“These remarkable handwritten and personal letters addressed to curriculum studies provide a living archive of the movement of the field for the past fifty years. Told in the words of curriculum scholars and theorists, the letters highlight the profound link between histories of ideas and curriculum contained in individual and collective study. This unique collection of letters will engage students, teachers, and scholars in enduring questions posed to curriculum ranging from personal significance to the cultural politics of knowledge. The book demonstrates the pressing need to engage revitalizing curriculum in the world today.”
Aparna Mishra Tarc, Associate Professor, York University
“In this exhilarating volume, courageous and invigorating multigenerational curriculum thinkers and cultural workers illuminate their power of refusing oppressive anti-intellectual forces and exercise creative agencies through their innovative modes of expression and representation, which compel authors and readers to enact just and meaningful changes in schools, neighborhoods, communities, spaces, and places with their shared purposes and efforts to make the impossible possible in an increasingly contested and vulnerable world.”
Ming Fang He, Professor, Georgia Southern University
“In Letters to the Field: Curriculum Studies in Our Own Words, we are invited as readers to intimate and deeply personal exchanges of thank-you letters from established scholars in the field of curriculum studies. Each contributor, with over a decade of experience, offers not only their relational reflections on the field but also extends heartfelt gratitude to our community, acknowledging the intellectual, personal, and relational influences that have shaped their work. This long-awaited edited collection blends the aesthetic and emotional alphabetic contours of their ideas into a material form, of hand to pen, and of penning their ideas to paper. What sets this book apart is the decision to forego the standardized, impersonal typeface of most academic texts in favor of a distinctly personal and aesthetic approach. Each chapter is a handwritten and/or typed letter, where the contributors’ unique calligraphy, an extension of their embodied self, tells a different story. This unconventional format challenges readers to engage differently with the text. The often-invisible labor of academic writing becomes visible in the varied strokes of penmanship, from the elegant curves of well-practiced hands to the more hurried, almost frantic marks of those under pressure, provoking some of us to flashback and trace our first penned utterances with the 26 symbols of the Roman alphabet.

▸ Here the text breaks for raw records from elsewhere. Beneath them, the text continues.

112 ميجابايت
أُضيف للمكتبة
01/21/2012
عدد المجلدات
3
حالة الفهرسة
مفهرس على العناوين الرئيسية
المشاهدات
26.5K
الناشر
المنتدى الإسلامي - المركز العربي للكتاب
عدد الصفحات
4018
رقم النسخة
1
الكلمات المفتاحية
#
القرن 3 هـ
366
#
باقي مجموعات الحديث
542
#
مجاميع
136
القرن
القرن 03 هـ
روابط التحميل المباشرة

These letters, much like the field of curriculum studies itself, are shaped by the complex interplay of theory, practice, and personal history. The content of the letters speaks to the heart of curriculum studies. And, each author reflects on their journey, their struggles, contemporary issues, mentors, trauma, witnessing of international horrors, the impacts of a global pandemic, civil unrest, and concomitantly, their love and hopes for the future of the field. The letters often move beyond academic concerns, touching on personal relationships, unlearning, and the unknowable futures we are tasked with imagining otherwise. In turn, this deeply personal mode of life writing praxis offers enriching contemporary perspectives in relation to the very concept of “curriculum” as more than a set of instructional guidelines; it is a lived experience, a relationship, and a continuous negotiation of the messiness of our letters making meaning for ourselves and others. The contributors emphasize how the field of curriculum studies is not just about education as school policy, a lesson plan, or a best practice, but more so about fostering relational connections across time and space, particularly in terms of the broader societal challenges we face today, such as but not limited to, the ongoing global conflicts, truth before reconciliation, and the intergenerational legacies of settler colonialism.
Finally, Letters to the Field serves not only as a scholarly text but also as an artifact of the diverse voices that constitute our collective intellectual community always unfinished and in-the-making. For those of us committed to the ongoing evolution of the field, and our ethical relations with each other and the more-than-human worlds, Letters to the Field stands as both a reminder of where we’ve been and an inspiration for where we might go next together as a community.”